Below are the entries. Set down exactly the line containing "pozwala ją uporządkować, nadaje" and each line after it.

= Records excerpted from a collection =

------------------------------------------------------------

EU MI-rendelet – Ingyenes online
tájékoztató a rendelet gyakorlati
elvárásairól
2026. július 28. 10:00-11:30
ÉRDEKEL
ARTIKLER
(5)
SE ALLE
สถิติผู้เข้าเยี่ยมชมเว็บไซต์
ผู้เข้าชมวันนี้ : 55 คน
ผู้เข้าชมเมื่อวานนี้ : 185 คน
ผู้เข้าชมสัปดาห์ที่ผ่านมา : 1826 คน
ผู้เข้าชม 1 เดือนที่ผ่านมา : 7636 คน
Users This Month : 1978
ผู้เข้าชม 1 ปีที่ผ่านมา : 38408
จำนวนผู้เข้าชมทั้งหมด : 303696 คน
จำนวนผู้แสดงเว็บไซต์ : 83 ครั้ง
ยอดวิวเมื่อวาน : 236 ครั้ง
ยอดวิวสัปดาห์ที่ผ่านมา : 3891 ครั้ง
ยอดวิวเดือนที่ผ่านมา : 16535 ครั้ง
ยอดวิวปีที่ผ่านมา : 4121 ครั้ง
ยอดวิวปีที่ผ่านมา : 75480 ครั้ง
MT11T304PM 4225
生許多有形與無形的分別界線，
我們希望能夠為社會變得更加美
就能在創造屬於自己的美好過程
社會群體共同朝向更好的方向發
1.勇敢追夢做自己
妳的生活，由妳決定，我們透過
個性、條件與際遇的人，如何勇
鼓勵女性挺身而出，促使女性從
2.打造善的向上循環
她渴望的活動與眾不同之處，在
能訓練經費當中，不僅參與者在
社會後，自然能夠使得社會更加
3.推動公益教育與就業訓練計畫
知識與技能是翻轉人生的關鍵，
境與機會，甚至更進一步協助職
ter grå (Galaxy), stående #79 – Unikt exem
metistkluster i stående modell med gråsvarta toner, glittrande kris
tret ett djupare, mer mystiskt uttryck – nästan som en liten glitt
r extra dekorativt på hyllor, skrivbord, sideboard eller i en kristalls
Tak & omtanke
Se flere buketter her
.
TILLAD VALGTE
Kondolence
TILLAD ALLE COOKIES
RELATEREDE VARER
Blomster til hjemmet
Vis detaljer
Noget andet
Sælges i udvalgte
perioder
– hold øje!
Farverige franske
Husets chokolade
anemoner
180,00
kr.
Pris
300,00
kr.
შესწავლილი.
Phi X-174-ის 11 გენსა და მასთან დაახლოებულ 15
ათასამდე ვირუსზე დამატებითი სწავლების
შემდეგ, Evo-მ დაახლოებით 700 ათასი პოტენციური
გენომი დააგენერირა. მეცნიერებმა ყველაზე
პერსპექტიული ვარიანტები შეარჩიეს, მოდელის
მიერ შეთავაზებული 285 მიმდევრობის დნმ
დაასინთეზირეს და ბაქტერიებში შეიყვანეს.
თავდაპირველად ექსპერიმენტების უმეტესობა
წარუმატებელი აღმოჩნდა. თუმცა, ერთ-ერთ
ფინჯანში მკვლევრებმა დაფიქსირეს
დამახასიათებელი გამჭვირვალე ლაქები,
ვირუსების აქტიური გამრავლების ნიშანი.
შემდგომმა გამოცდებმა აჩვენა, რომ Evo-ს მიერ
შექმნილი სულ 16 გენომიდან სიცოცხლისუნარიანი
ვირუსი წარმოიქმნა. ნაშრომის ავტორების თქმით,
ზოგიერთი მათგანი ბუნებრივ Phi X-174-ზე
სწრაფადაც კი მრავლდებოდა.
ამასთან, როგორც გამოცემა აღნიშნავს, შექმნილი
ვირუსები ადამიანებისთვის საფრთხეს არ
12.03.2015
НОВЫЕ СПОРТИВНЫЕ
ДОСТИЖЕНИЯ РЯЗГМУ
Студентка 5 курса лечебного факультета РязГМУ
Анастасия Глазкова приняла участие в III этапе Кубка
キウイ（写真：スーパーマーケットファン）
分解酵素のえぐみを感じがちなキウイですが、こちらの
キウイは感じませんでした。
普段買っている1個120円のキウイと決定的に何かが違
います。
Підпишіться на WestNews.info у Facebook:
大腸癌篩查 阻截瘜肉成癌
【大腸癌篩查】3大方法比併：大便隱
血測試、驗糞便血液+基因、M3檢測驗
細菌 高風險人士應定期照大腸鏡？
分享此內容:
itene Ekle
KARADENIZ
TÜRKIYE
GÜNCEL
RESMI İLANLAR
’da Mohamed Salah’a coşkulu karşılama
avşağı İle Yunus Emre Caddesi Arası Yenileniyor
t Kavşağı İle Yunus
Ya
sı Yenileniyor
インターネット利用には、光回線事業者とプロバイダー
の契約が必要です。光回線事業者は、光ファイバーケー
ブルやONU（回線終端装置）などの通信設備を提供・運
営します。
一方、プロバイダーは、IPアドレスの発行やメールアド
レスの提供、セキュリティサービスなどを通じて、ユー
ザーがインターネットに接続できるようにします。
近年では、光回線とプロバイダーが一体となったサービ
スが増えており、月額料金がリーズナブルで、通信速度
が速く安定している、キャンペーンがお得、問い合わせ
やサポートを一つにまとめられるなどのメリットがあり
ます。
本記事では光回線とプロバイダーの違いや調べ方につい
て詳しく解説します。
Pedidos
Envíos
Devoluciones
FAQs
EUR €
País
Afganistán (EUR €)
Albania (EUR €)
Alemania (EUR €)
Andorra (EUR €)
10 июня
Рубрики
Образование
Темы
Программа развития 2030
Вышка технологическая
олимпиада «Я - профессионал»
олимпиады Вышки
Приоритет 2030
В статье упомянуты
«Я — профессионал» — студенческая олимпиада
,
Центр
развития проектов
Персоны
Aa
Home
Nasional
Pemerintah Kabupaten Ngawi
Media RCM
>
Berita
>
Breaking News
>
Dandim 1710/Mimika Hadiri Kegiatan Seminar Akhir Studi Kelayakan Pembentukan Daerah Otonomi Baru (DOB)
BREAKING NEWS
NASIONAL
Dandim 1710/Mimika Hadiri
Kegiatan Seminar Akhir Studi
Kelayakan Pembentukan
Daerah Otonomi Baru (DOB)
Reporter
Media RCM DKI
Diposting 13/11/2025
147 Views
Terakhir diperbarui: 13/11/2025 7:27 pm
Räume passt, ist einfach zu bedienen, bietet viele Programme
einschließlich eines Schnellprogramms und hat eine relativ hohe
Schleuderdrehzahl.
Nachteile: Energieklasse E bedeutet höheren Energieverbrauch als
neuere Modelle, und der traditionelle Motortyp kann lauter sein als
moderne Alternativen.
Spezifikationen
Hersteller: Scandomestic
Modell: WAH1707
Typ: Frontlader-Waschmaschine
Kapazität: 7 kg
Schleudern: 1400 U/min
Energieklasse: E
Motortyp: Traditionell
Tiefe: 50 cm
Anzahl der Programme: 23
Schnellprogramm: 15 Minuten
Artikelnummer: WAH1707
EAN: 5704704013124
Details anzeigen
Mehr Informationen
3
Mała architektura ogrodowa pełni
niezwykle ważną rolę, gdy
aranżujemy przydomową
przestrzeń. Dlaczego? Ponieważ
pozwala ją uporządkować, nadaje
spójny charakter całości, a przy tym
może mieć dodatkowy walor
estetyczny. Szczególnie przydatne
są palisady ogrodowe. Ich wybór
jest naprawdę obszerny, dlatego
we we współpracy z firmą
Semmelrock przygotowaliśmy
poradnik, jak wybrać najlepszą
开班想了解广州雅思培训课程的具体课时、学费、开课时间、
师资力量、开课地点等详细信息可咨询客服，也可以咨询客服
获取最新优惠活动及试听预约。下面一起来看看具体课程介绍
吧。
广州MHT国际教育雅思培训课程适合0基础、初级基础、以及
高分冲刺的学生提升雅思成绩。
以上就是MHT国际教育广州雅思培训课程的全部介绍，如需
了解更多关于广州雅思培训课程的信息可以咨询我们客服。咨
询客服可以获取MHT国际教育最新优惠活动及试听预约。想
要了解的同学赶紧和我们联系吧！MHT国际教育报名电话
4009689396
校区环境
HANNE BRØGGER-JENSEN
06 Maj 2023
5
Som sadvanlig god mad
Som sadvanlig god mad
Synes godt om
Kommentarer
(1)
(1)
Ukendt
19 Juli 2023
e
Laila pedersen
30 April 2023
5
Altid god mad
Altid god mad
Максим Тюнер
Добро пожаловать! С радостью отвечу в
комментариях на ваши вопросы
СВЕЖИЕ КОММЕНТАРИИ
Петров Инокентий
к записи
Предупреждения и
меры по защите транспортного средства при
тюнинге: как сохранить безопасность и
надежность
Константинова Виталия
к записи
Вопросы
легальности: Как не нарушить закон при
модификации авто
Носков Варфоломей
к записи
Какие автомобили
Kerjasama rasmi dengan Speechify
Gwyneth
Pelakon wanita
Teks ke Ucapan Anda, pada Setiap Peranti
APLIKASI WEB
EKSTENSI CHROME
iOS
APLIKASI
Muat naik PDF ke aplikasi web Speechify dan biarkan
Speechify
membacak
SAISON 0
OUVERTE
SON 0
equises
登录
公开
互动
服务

------------------------------------------------------------

= OUTPUT BELOW =
pozwala ją uporządkować, nadaje
spójny charakter całości, a przy tym
może mieć dodatkowy walor
estetyczny. Szczególnie przydatne
są palisady ogrodowe. Ich wybór
jest naprawdę obszerny, dlatego
we we współpracy z firmą
Semmelrock przygotowaliśmy
poradnik, jak wybrać najlepszą
开班想了解广州雅思培训课程的具体课时、学费、开课时间、
师资力量、开课地点等详细信息可咨询客服，也可以咨询客服
获取最新优惠活动及试听预约。下面一起来看看具体课程介绍
吧。
广州MHT国际教育雅思培训课程适合0基础、初级基础、以及
高分冲刺的学生提升雅思成绩。
以上就是MHT国际教育广州雅思培训课程的全部介绍，如需
了解更多关于广州雅思培训课程的信息可以咨询我们客服。咨
询客服可以获取MHT国际教育最新优惠活动及试听预约。想
要了解的同学赶紧和我们联系吧！MHT国际教育报名电话
4009689396
校区环境
HANNE BRØGGER-JENSEN
06 Maj 2023
5
Som sadvanlig god mad
Som sadvanlig god mad
Synes godt om
Kommentarer
(1)
(1)
Ukendt
19 Juli 2023
e
Laila pedersen
30 April 2023
5
Altid god mad
Altid god mad
Максим Тюнер
Добро пожаловать! С радостью отвечу в
комментариях на ваши вопросы
СВЕЖИЕ КОММЕНТАРИИ
Петров Инокентий
к записи
Предупреждения и
меры по защите транспортного средства при
тюнинге: как сохранить безопасность и
надежность
Константинова Виталия
к записи
Вопросы
легальности: Как не нарушить закон при
модификации авто
Носков Варфоломей
к записи
Какие автомобили
Kerjasama rasmi dengan Speechify
Gwyneth
Pelakon wanita
Teks ke Ucapan Anda, pada Setiap Peranti
APLIKASI WEB
EKSTENSI CHROME
iOS
APLIKASI
Muat naik PDF ke aplikasi web Speechify dan biarkan
Speechify
membacak
SAISON 0
OUVERTE
SON 0
equises
登录
公开
互动
服务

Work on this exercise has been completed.